Join the ECS instance (host) to the domain - Replatform .NET Applications with Windows Containers

This whitepaper is for historical reference only. Some content might be outdated and some links might not be available.

Join the ECS instance (host) to the domain

There are many ways to join the ECS instance to an Active Directory domain. It can be done manually (by connecting to the instance through RDP) or automatically. AWS enables you to save costs by automatically reducing compute capacity in times of low demand, and provision more capacity when demand increases. To take advantage of this elasticity, a best practice is to use Auto Scaling groups for provisioning ECS instances.

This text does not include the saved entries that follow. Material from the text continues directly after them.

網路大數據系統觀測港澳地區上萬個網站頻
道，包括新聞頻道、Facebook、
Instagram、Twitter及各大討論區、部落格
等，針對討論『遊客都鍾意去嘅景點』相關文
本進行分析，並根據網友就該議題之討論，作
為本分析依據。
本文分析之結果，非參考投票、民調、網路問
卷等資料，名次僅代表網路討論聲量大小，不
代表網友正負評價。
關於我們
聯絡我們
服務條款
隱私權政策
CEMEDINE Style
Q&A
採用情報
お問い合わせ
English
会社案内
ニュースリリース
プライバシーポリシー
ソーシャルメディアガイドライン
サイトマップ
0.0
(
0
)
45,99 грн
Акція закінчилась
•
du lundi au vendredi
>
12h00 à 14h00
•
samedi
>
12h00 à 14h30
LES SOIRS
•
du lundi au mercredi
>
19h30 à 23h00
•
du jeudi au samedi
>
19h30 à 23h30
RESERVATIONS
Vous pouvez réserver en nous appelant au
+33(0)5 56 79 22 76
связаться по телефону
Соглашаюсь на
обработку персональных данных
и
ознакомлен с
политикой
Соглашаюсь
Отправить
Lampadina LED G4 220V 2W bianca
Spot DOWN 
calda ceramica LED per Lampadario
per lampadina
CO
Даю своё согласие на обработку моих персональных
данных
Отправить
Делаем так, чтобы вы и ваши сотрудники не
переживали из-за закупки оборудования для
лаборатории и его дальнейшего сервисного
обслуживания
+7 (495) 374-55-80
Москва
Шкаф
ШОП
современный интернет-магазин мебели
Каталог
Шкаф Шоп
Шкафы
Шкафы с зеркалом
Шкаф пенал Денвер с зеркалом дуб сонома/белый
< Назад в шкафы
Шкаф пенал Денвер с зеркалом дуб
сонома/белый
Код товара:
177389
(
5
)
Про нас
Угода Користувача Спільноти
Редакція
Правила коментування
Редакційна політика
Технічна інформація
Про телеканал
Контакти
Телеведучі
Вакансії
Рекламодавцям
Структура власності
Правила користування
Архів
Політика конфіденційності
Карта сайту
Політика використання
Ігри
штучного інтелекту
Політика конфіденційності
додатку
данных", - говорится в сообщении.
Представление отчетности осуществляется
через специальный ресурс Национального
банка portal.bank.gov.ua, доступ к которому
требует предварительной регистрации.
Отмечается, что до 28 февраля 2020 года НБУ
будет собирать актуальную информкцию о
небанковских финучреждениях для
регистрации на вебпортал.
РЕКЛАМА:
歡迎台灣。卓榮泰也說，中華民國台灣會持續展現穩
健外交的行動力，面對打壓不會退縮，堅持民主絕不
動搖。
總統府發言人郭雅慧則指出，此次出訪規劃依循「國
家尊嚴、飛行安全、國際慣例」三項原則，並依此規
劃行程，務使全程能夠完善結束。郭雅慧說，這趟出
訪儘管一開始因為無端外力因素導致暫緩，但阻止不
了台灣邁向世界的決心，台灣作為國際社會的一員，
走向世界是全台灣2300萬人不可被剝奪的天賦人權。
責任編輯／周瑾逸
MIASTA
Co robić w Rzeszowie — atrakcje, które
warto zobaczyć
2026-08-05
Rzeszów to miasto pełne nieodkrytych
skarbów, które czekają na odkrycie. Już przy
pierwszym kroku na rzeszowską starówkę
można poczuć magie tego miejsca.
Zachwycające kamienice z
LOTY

The User Data section in the launch template/configuration that is used with the Auto Scaling group can include domain join commands. If your Active Directory domain is based on AWS Directory Service or you use AD Connector to connect to an on-premises Active Directory domain, you can use AWS Systems Manager Run Command and run the AWS-JoinDirectoryServiceDomain document. There are two prerequisites to using this approach that are described as follows.

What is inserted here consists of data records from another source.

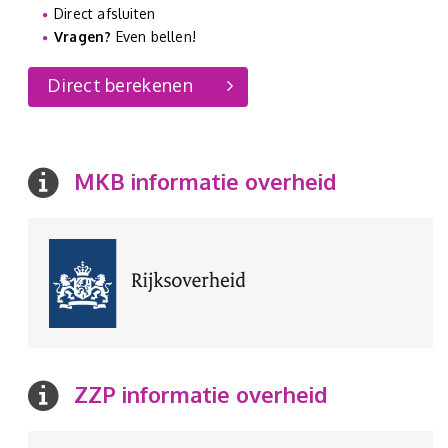
Direct afsluiten
Vragen?
Even bellen!
Direct berekenen
MKB informatie overheid
ZZP informatie overheid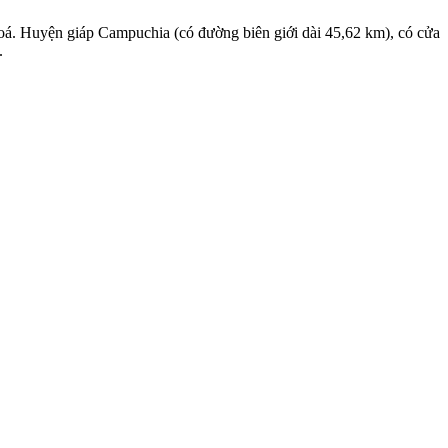
á. Huyện giáp Campuchia (có đường biên giới dài 45,62 km), có cửa
.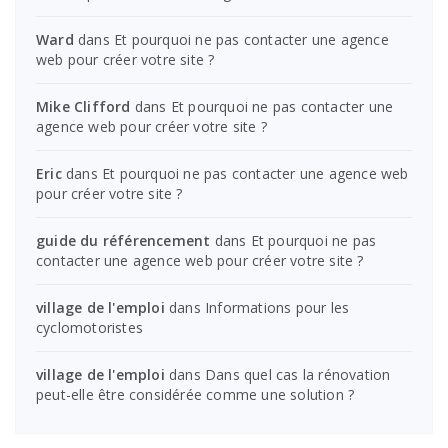
Ward
dans
Et pourquoi ne pas contacter une agence
web pour créer votre site ?
Mike Clifford
dans
Et pourquoi ne pas contacter une
agence web pour créer votre site ?
Eric
dans
Et pourquoi ne pas contacter une agence web
pour créer votre site ?
guide du référencement
dans
Et pourquoi ne pas
contacter une agence web pour créer votre site ?
village de l'emploi
dans
Informations pour les
cyclomotoristes
village de l'emploi
dans
Dans quel cas la rénovation
peut-elle être considérée comme une solution ?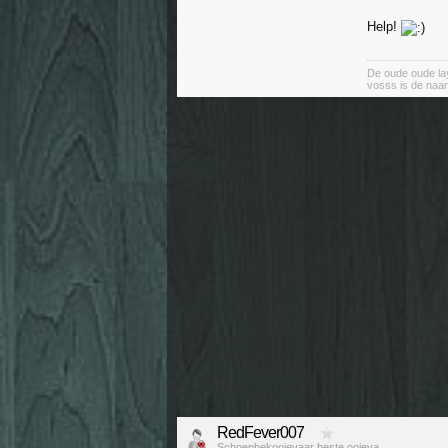
Help!
De oude oude lay
vosss is de naa
RedFever007
Schoenbekooievaar beste ooieva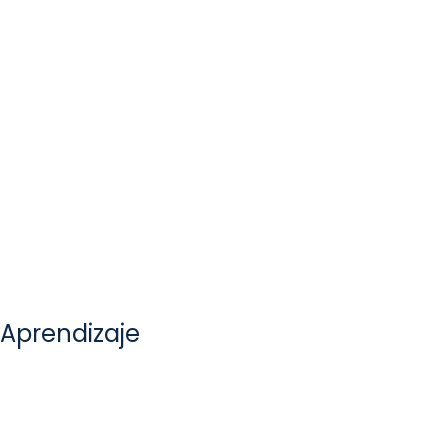
Aprendizaje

  1. If the ECS instances and the Active Directory domain are provisioned in different VPCs, make sure they that the VPCs can communicate through VPC peering or transit gateway.

  2. The ECS instances need permissions (through IAM policies) to communicate to the Systems Manager and Directory Service APIs. AWS recommends creating custom policies that take into account your system needs and security requirements. However, as a starting point, you can use the following policies:

    • AmazonSSMManagedInstanceCore — This AWS managed policy enables an instance to use Systems Manager service core functionality.

    • AmazonSSMDirectoryServiceAccess — This AWS managed policy allows AWS Systems Manager Agent (SSM Agent) to access AWS Directory Service on your behalf for requests to join the Active Directory domain by the managed instance.